Nel dibattito Ettore Canniello ha messo in evidenza nel cortometraggio diverse citazioni: “Kubrick per la torre, il monolite che si vede in lontananza, la musica jazz degli anni Venti che richiama Woody Allen; la donna in bianco presente ne Il Settimo sigillo di Bergman, e Michelangelo Antonioni, il bianco e del nero che si fonde con il colore, il volto della donna la morte con i giochi di luci rimanda ad un video clip dei Queen l’uso sapiente della fotografia nella narrazione. Parlando con l’autore mi diceva che non conosceva minimante queste suggestioni, a dimostrazione che un autore nel film ci mette del suo vissuto, delle conoscenze, riprende spesso qualcosa fatto da altri, di un vissuto collettivo che fa la la bellezza creativa. Il cortometraggio ha la capacità di condensare il messaggio in uno spazio ridotto. Faccio parte di Fiaticorti, un festival internazionale di cortometraggi, da venticinque anni lo presento ad Istrana e dico ‘apriamo una finestra sul mondo’. Mi fa piacere che ci siano tanti giovani, hanno idee buone che inizino così e coltivino le loro passioni”.

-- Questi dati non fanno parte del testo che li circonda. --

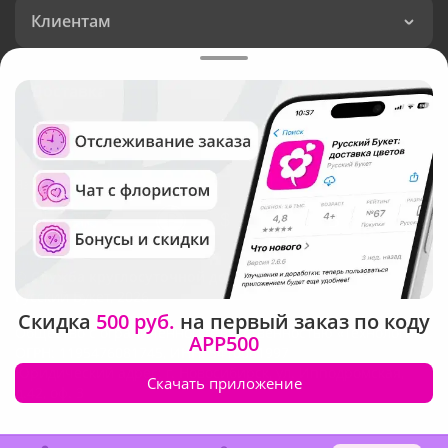
Клиентам
Доставка
Язык интерфейса:
Валюта:
©
Служба круглосуточной доставки цветов
Русский Букет, 2026
Скидка
500 руб.
на первый заказ по коду
Общество с ограниченной ответственностью «Технология»
APP500
ОГРН: 1195476081745, ИНН: 5410081997
Юридический адрес: г. Новосибирск, ул. Ипподромская,
Скачать приложение
д.42, оф. 3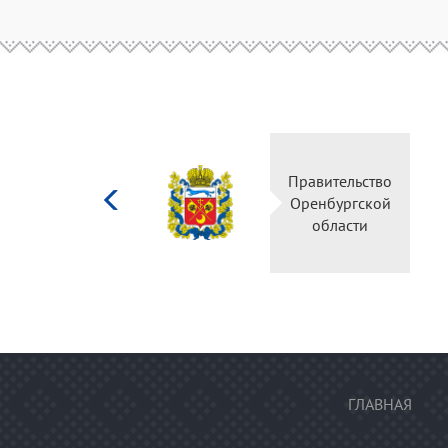
Министерство
Прави
культуры
Оренб
Российской
об
федерации
ГЛАВНАЯ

Ultimo cortometraggio proiettato è stato “Catabasi” (2023) 26′ regia dell’acquavivese Gianluca Ferrulli @giambo96 girato durante la pandemia. “Lo definisco una testimonianza dei giovani della pandemia”.

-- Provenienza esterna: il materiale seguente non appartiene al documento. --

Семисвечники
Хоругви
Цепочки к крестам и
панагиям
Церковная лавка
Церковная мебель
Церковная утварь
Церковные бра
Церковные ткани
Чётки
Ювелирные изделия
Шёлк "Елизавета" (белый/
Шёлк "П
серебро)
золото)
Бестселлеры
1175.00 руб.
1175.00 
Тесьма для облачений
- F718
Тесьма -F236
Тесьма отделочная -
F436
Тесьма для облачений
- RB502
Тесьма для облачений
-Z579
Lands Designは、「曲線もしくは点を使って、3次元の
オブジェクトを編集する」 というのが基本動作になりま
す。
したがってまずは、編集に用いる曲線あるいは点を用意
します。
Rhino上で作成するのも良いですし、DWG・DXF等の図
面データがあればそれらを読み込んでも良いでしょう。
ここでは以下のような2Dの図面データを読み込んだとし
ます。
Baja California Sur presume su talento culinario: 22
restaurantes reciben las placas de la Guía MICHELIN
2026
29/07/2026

“Un ragazzo di vent’anni affronta un viaggio nella sua psiche attraverso il filtro del sogno. Questo mondo onirico è contraddistinto da diversi livelli, come gli strati della matrioska che si trova nella sua camera da letto. E più si inoltra in questo aldilà psichico, più scopre se stesso. Un viaggio indimenticabile, ma dal ricordo sfocato”.

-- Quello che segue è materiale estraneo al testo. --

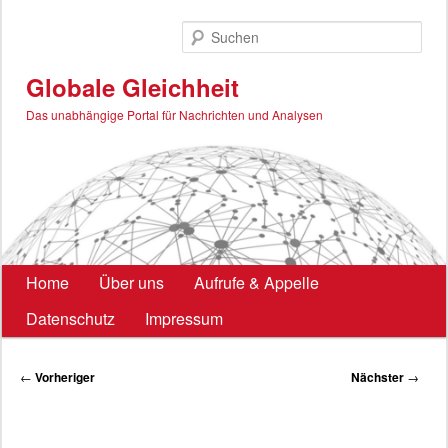
Zum
primären
Such
Inhalt
springen
Globale Gleichheit
Das unabhängige Portal für Nachrichten und Analysen
Hauptmenü
Home
Über uns
Aufrufe & Appelle
Datenschutz
Impressum
Beitragsnavigation
←
Vorheriger
Nächster
→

Sceneggiatura: Angela Angiola, Anna Romano, Gianluca Ferrulli.
Interpreti: Domenico Valentino, Manolo Petronelli, Elisabetta Cice, Silvia Grosso, Antonella Cici, Roberto Indellicati, Angela Angiola, Antonella Carrasso.
Direttore della fotografia: Anna Romano
Montaggio: Gianluca Ferrulli
Make-up: Marianna Carrasso.
Musiche originali: Manuel Tricarico.

“Catabasi”, precisa Gianluca Ferrulli “è nato come una sorta di flusso di coscienza: ho preso un foglio di carta e scritto quello che mi veniva in mente, le paure, desideri e la vita quotidiana di ognuno di noi dai 18-25 anni nel periodo della Pandemia. Interessante perché lo abbiamo girato nel mio paese. Uno degli obiettivi della rassegna Antiteatro è valorizzare Acquaviva delle Fonti, valorizzare la comunità e promuovere la creatività. Si tratta di un piccolo progetto girato con i miei amici, con zero euro di budget, questo evento era un modo per farvelo vedere.
Abbiamo girato nel cimitero comunale alcune scene, difficile forse da riconoscerlo per come lo abbiamo illuminato, lo vediamo sempre in condizioni diverse e di sera non è possibile andare.
Ringrazio i registi dei cortometraggi presenti averci offerto gratuitamente le loro opere e la meticolosa organizzazione, le associzioni partner Theothokos, Tabità – La Casa dei Talenti, Naka di Noicattaro Ettore per i numerosi spunti cinematografici proposti .
Uno dei messaggi che voglio lanciare è prendiamo la vita alla leggera. Cosa resta di un sogno?l’escapismo è una fuga dalla realtà o un punto di partenza per osservarla da nuove prospettive. Vi lasciamo alla vostra riflessione personale”.